# how does surge work??



## evboy (Nov 12, 2014)

Do surge rates only happen when there is a big event in town or is it always when there are less drivers than riders. I like working from 8 pm to 4 am. Will i get surges at 2 am just because there are less people that want to drive at that time. also, does uber send u a notification on your smartphone that the surge is on.


----------



## UBERxGc (Feb 8, 2015)

It's basically a ratio of riders online to drivers online. At least, that's how i understand it.

No notification. But you can use the rider app to check the surge. If every driver goes online on the driver app only to check surges, it makes surges less likely to occur.


----------



## Casuale Haberdasher (Dec 7, 2014)

evboy said:


> Do surge rates only happen when there is a big event in town or is it always when there are less drivers than riders. I like working from 8 pm to 4 am. Will i get surges at 2 am just because there are less people that want to drive at that time. also, does uber send u a notification on your smartphone that the surge is on.
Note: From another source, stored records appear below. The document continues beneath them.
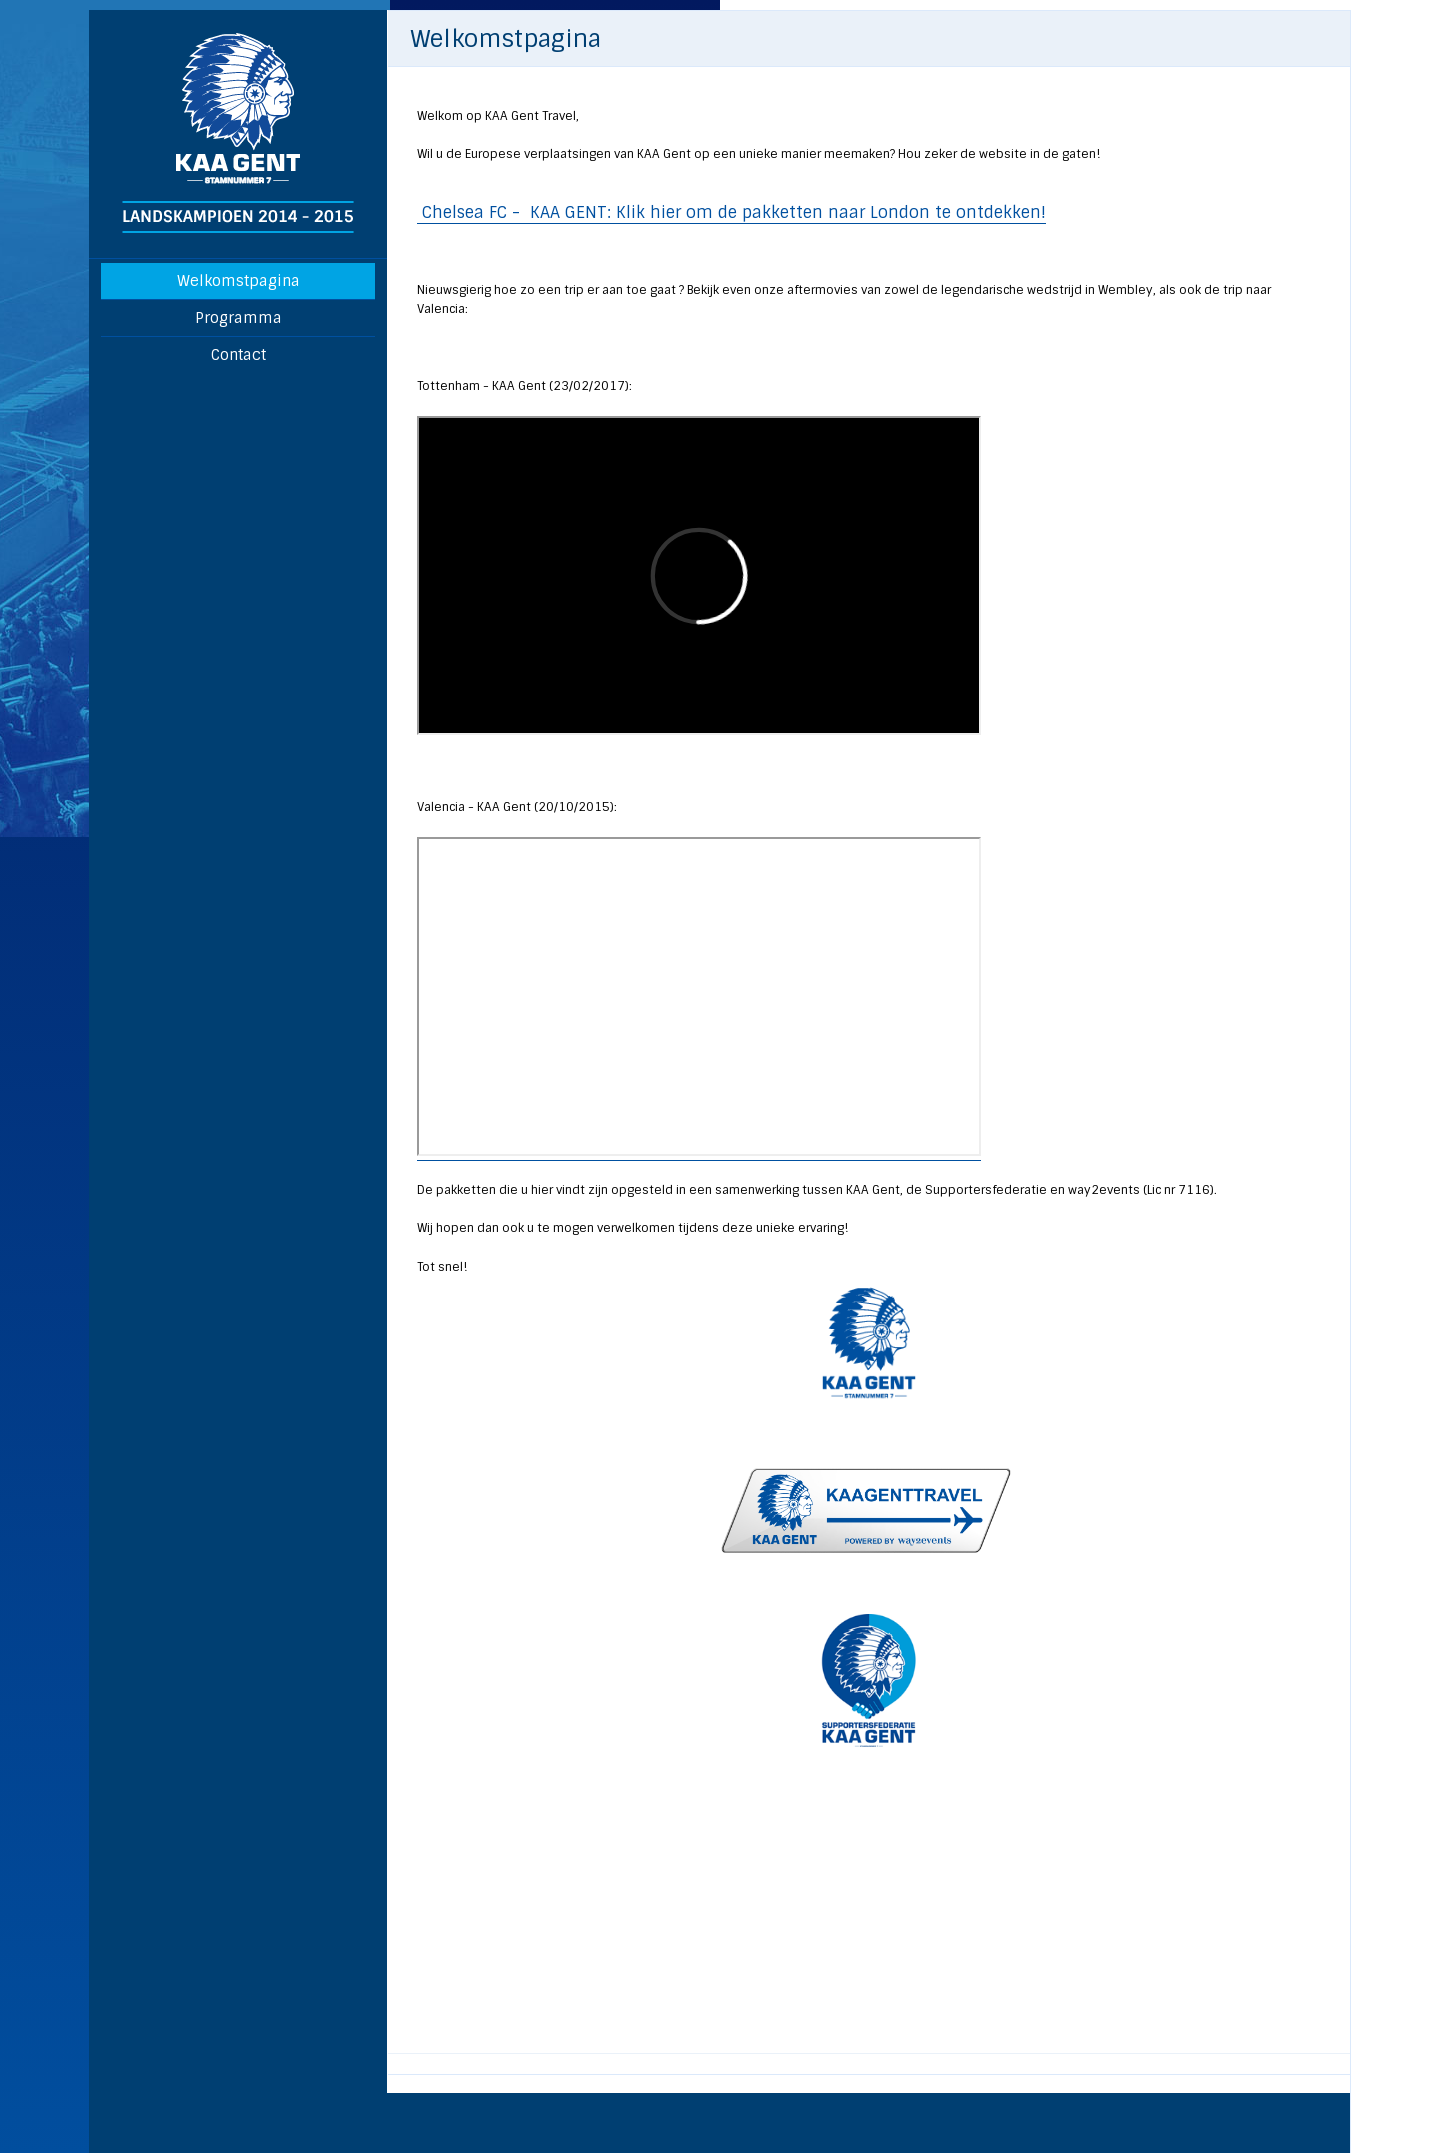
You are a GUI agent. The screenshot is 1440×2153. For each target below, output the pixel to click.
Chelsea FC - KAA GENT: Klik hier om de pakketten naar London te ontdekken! (731, 212)
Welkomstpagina (238, 281)
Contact (238, 355)
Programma (238, 318)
POST # 1 /@evboy : Befuddled Bison won-
ders WHEN
You plan on #[F]Ubering in Las Vegas?
Isn't the Silver State "Dark Territory"?


----------



## Jim Campbell (Mar 27, 2015)

What Surge? Driving in downtown Chicago during the rush last evening I was pinged three times in a 1.5 red area on the map. Looked on the website later and not a nickel of Surge pay. Whats up with that?


----------



## Casandria (Dec 20, 2014)

Unless the ping shows it is a surge fare, then it isn't. I've had pings from areas that are surging that somehow manage to escape the surge so unless surge is reflected in the ping, it isn't guaranteed.

As for how surge works, I think it's ratio of riders looking at the app vs number of drivers in the area. We all know how quickly surge can disappear and that you can drive right through a surge area and not get a single ping so it can't just be riders requesting, they have to be just looking at the app and thinking about requesting and then of course, many will wait for the surge to end and then request. Sigh.


----------



## Jim Campbell (Mar 27, 2015)

Thanks Casandria, I didn't know the surge would show up in the ping before I even accept the ride.


----------